Ci sono un paio di modi in cui potremmo seguire il consiglio di Pascal. Il primo è mantenere l’analogia della guerra nell’argomentazione e interpretare le osservazioni di Pascal come una tattica sovversiva per ottenere la vittoria: un approccio alle argomentazioni da cavallo di Troia. Da questo punto di vista, potrebbe anche essere letto “Rendi il nemico vulnerabile dandogli una falsa fiducia e, quando avrà abbassato la guardia, attacca”.
Ma questo ignora la parte più profonda del suo consiglio, qualcosa che può essere usato come base del ragionamento stesso: l’osservazione che “l’uomo naturalmente non può vedere tutto”.
“Quando litighi con uno stupido, assicurati prima che l’altra persona non stia facendo la stessa cosa”
Riconoscere che nessuno di noi è onnisciente è la chiave per trasformare una discussione da una crociata di annientamento a una spedizione di scoperta. L’idea mette tutti sullo stesso piano. Nessuno ha una posizione più elevata; tutti sono limitati e quindi, in una certa misura, dipendenti.
Dal punto di vista di Pascal, un’idea difettosa ha maggiori probabilità di essere incompleta piuttosto che irrimediabilmente errata e necessita solo di essere ampliata, modificata o completata: un processo che è meglio svolgere in modo cooperativo. Con questo approccio alle discussioni, siamo tutti nella stessa squadra che lotta verso lo stesso obiettivo. È ancora uno sport, ma non più una competizione infruttuosa.
L’era digitale porta con sé un’abbondanza di informazioni, tribù intellettuali in competizione sui social media per chiunque ne desideri uno, che insieme costituiscono un vasto campo minato di argomenti spietati. Il già elevato modello rischio/rendimento presente nel nostro stile di argomentazione standard si moltiplica sulle piattaforme digitali, dato che le controversie online si svolgono su un palcoscenico potenzialmente globale.
Un clima del genere alimenta una tentazione quasi irresistibile di giocare con l’unico obiettivo di vincere sopra ogni altra cosa. Ma c’è coraggio nell’usare in modo alternativo – forse al giorno d’oggi e in questa epoca, in modo sovversivo – argomenti per coltivare la saggezza e cercare la congruenza.

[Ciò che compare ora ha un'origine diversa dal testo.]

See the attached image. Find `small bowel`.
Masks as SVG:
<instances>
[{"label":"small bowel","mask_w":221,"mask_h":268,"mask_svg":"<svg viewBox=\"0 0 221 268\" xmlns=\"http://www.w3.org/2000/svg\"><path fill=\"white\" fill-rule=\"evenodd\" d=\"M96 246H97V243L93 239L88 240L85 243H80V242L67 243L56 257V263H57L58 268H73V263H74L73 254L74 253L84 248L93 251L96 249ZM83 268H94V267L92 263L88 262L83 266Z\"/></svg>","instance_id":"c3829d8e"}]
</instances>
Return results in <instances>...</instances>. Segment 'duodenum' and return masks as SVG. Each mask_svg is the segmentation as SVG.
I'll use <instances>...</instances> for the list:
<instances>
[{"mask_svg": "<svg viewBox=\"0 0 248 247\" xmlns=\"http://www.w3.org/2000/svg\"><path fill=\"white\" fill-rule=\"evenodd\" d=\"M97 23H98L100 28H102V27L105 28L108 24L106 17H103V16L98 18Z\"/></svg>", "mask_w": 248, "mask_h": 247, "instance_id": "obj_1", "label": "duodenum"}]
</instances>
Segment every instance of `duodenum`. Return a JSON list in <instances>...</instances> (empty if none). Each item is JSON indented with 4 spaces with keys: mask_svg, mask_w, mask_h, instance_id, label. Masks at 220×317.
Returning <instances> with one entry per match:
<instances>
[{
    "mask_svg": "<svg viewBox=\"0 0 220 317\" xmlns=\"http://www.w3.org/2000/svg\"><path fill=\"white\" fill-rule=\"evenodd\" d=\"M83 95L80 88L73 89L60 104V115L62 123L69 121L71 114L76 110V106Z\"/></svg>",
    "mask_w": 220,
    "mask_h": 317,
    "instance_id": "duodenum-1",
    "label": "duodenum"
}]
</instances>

Quando adottiamo una postura d’offesa rischiamo di umiliare i nostri simili, scoraggiando il dialogo futuro e distorcendo le nostre idee, il che, alla fine, riduce l’integrità strutturale dei nostri pilastri sociali nel lungo periodo, tutto per il gusto di accarezzare il proprio ego.

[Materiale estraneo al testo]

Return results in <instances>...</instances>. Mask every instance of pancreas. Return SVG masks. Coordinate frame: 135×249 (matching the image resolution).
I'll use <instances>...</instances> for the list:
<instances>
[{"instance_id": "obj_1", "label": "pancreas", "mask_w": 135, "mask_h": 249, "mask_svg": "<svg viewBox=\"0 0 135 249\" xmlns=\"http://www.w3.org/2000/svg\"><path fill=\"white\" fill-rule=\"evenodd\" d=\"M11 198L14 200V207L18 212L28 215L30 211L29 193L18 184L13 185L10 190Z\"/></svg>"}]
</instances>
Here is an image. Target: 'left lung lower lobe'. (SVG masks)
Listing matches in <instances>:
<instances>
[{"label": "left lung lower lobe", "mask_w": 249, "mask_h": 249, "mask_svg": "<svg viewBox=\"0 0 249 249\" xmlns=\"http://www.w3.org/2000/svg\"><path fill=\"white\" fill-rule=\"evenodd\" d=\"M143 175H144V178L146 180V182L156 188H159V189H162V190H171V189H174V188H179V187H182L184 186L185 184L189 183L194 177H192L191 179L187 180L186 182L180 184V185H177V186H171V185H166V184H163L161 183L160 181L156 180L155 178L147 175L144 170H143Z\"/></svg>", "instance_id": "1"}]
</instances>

Al contrario, la disponibilità all’ascolto, l’amore per la saggezza nelle argomentazioni, incoraggia ad ammettere quando potresti sbagliare, a riconoscere la tua ignoranza e ad ascoltare con umiltà.

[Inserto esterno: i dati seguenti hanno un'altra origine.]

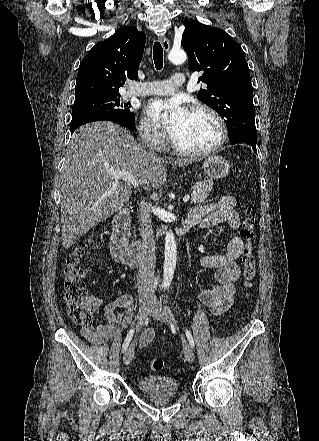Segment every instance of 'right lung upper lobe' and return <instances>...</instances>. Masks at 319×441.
Returning <instances> with one entry per match:
<instances>
[{
  "label": "right lung upper lobe",
  "instance_id": "right-lung-upper-lobe-1",
  "mask_svg": "<svg viewBox=\"0 0 319 441\" xmlns=\"http://www.w3.org/2000/svg\"><path fill=\"white\" fill-rule=\"evenodd\" d=\"M146 36L136 27L118 29L83 58L77 73L75 100L118 96L126 79H138Z\"/></svg>",
  "mask_w": 319,
  "mask_h": 441
}]
</instances>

La volontà di apparire ingenui potrebbe essere interpretata come una resa in un gioco che, per come è tipicamente strutturato, favorisce un'offensiva implacabile. Ma è solo quando “perdiamo” nelle nostre guerre di superiorità intellettuale che iniziamo a scoprire un valore ancora maggiore. Mantenere un atteggiamento filosofico rivela una sorprendente quantità di coraggio, diversamente non è altro che codardia mascherata.
Non dovremmo aver paura delle discussioni né disprezzarle. Ne abbiamo bisogno. Dipendiamo da loro. Ma dovremmo affrontarli con curiosità, cercando intuizioni e punti comuni, non con arroganza alla ricerca di un trofeo sociale transitorio. Il primo porterà grandi benefici alle nostre amicizie, alle nostre imprese e alla società nel suo insieme; quest'ultimo tornerà a morderci.